Could you print the stretch of lines below from the one with "на Радоницу поливали" through the one with "Matériau des vis autotaraudeuses pour béton", exactly as they stand and without any pictures?

*** Opening Source data ***

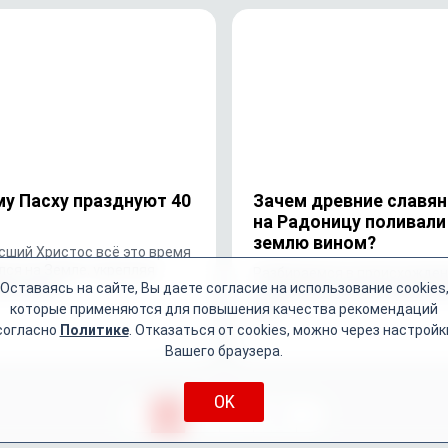
у Пасху празднуют 40
Зачем древние славян
на Радоницу поливали
землю вином?
сший Христос всё это время
лся на Земле, укрепляя
Разбираемся в происхожде
Оставаясь на сайте, Вы даете согласие на использование cookies
ов в вере
и смыслах особого поминал
которые применяются для повышения качества рекомендаций
дня
согласно
Политике
. Отказаться от cookies, можно через настройк
475
Вашего браузера.
OK
1
2
...
10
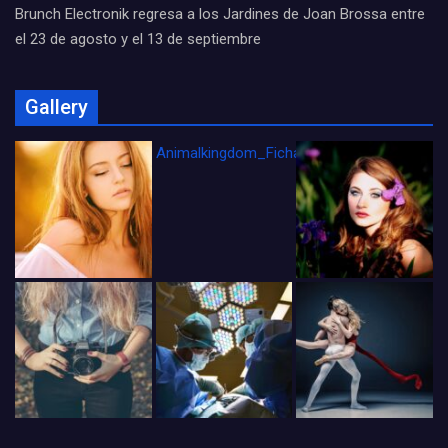
Brunch Electronik regresa a los Jardines de Joan Brossa entre
el 23 de agosto y el 13 de septiembre
Gallery
Animalkingdom_FichaCine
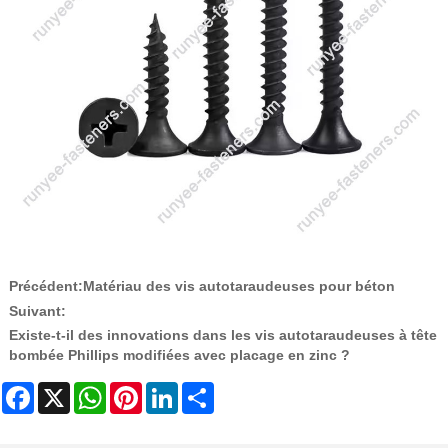
Précédent:
Matériau des vis autotaraudeuses pour béton
Suivant:
Existe-t-il des innovations dans les vis autotaraudeuses à tête
bombée Phillips modifiées avec placage en zinc ?
Facebook
X
WhatsApp
Pinterest
LinkedIn
Share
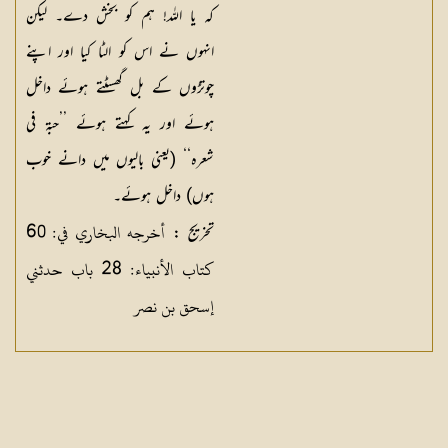
کہ یا اللہ! ہم کو بخش دے۔ لیکن
انہوں نے اس کو الٹا کیا اور اپنے
چوتڑوں کے بل گھسٹتے ہوئے داخل
ہوئے اور یہ کہتے ہوئے ’’حبۃ فی
شعرہ‘‘ (یعنی بالیوں میں دانے خوب
ہوں) داخل ہوئے۔
أخرجه البخاري في: 60
تخریج :
كتاب الأنبياء: 28 باب حدثني
إسحق بن نصر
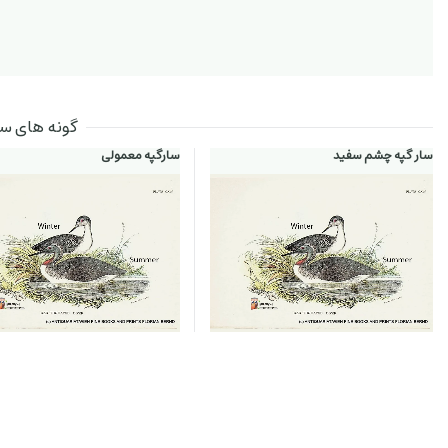
گونه های سارگپه‌ها 
سار گپه چشم سفید
سارگپه معمولی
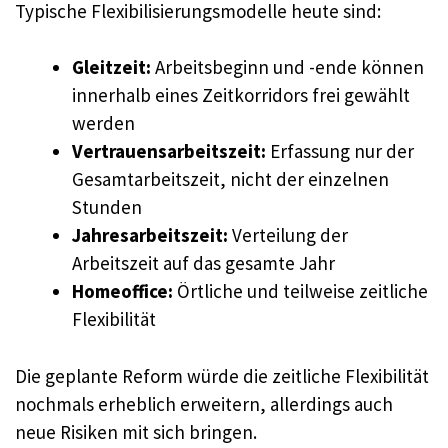
Typische Flexibilisierungsmodelle heute sind:
Gleitzeit:
Arbeitsbeginn und -ende können
innerhalb eines Zeitkorridors frei gewählt
werden
Vertrauensarbeitszeit:
Erfassung nur der
Gesamtarbeitszeit, nicht der einzelnen
Stunden
Jahresarbeitszeit:
Verteilung der
Arbeitszeit auf das gesamte Jahr
Homeoffice:
Örtliche und teilweise zeitliche
Flexibilität
Die geplante Reform würde die zeitliche Flexibilität
nochmals erheblich erweitern, allerdings auch
neue Risiken mit sich bringen.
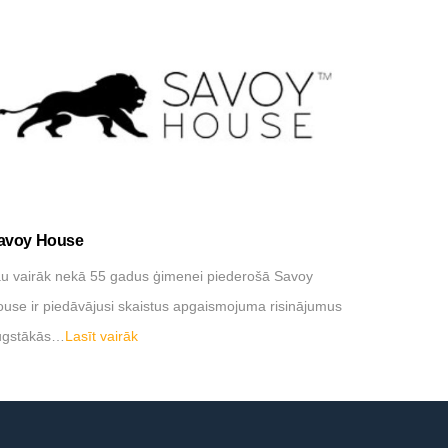
avoy House
Davide Gr
u vairāk nekā 55 gadus ģimenei piederošā Savoy
…
Lasīt vai
use ir piedāvājusi skaistus apgaismojuma risinājumus
ugstākās…
Lasīt vairāk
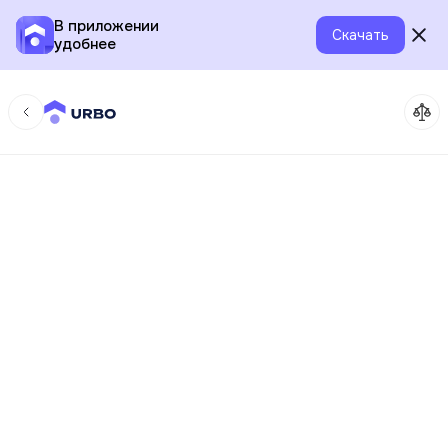
В приложении
Скачать
удобнее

*** Closing Source data ***

◆ **Expected answer**
на Радоницу поливали
землю вином?
сший Христос всё это время
лся на Земле, укрепляя
Разбираемся в происхожде
Оставаясь на сайте, Вы даете согласие на использование cookies
ов в вере
и смыслах особого поминал
которые применяются для повышения качества рекомендаций
дня
согласно
Политике
. Отказаться от cookies, можно через настройк
475
Вашего браузера.
OK
1
2
...
10
Brunch Electronik regresa a los Jardines de Joan Brossa entre
el 23 de agosto y el 13 de septiembre
Gallery
Animalkingdom_FichaCine
Précédent:
Matériau des vis autotaraudeuses pour béton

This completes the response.